ICAO: ensuring global connectivity

Fragmented supply chains and infrastructure constraints are preventing local businesses and citizens in some regions from taking full advantage of the benefits of air cargo.
That was a key message from ICAO secretary general Fang Liu who addressed the IATA Air Cargo Symposium in Berlin.
The head of the United Nations aviation regulatory body told the audience of more than a 1,000 delegates: “Ensuring that that our global network maintains its outstanding safety and efficiency metrics is the best way to assure that modern air services continue to be invaluable to global trade flows and the many industries and sectors which rely on aircraft to get their products from A to B.”
Worldwide, modern air transport is essential for enabling global connectivity, she said.  In terms of direct and indirect impacts it supports over 58m jobs and generates more than $2.4trn in economic activity.
Recognising the scale of air transport’s economic contributions, as well as the UN’s long-term objectives, Liu added: “ICAO is working with great determination across all platforms to help assure broader social economic prosperity for all, in line with the new Agenda 2030 and its Sustainable Development Goals, and the value of air cargo trade offers a fantastic opportunity to facilitate economic and social development.”

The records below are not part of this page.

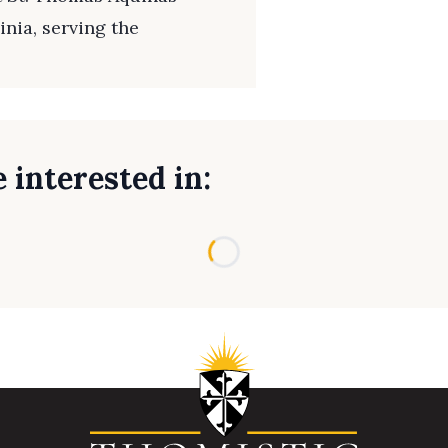
inia, serving the
 interested in:
Loading...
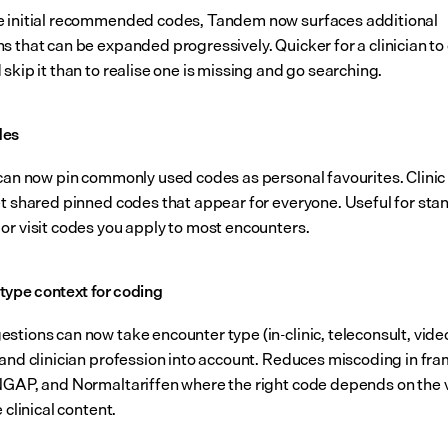
 initial recommended codes, Tandem now surfaces additional 
s that can be expanded progressively. Quicker for a clinician to 
skip it than to realise one is missing and go searching.
des
 can now pin commonly used codes as personal favourites. Clinic
et shared pinned codes that appear for everyone. Useful for sta
or visit codes you apply to most encounters.
type context for coding
tions can now take encounter type (in-clinic, teleconsult, video 
 and clinician profession into account. Reduces miscoding in fr
NGAP, and Normaltariffen where the right code depends on the vi
e clinical content.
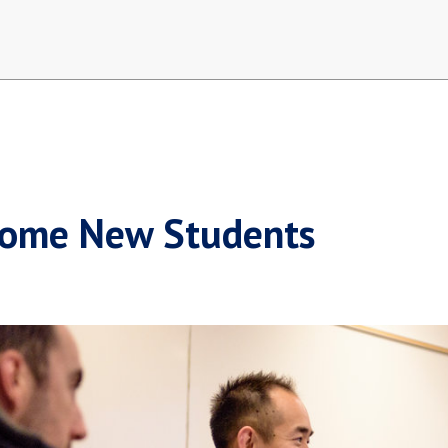
ome New Students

Liu also pointed to ICAO’s ongoing No Country Left Behind initiative, noting that it seeks to ensure every state has the assistance and capacity-building required to effectively implement ICAO standards and policies.
“In so doing, these same States and Regions can then begin to realise aviation’s global connectivity benefits, and the extensive socio-economic impacts they provide,” she added.
Liu said that quality is an important second advantage to airfreight solutions, since goods transported by air are less susceptible to en-route damage, “however, fragmented supply chains and infrastructure constraints are preventing some regions from taking full advantage of these benefits for local businesses and citizens”.
She also raised the point that liberalisation can greatly mitigate fragmentation impacts, pointing to the successes being seen today in the European and ASEAN air transport markets. She also emphasised that screening procedures can be streamlined without adversely affecting already-strong security levels, and the need for infrastructure modernisation across the board.
“The full benefits of air cargo transport cannot be achieved without intermodal integration and seamless airport facilities,” she commented. “Governments have remained the primary sources for related funding, but privatisation and Public-Private Partnerships can also be useful options to consider — provided that ICAO’s policies on charges for airports and air navigation services are respected in the process.”
Ending off by noting the benefits of e-commerce solutions and the need for states to ratify the Montreal Convention of 1999 to facilitate the introduction of electronic cargo documentation, Liu mentioned that ICAO would be driving further progress on all related topics at two air cargo events it will be convening later this year, one in China this June and another in Africa later this November.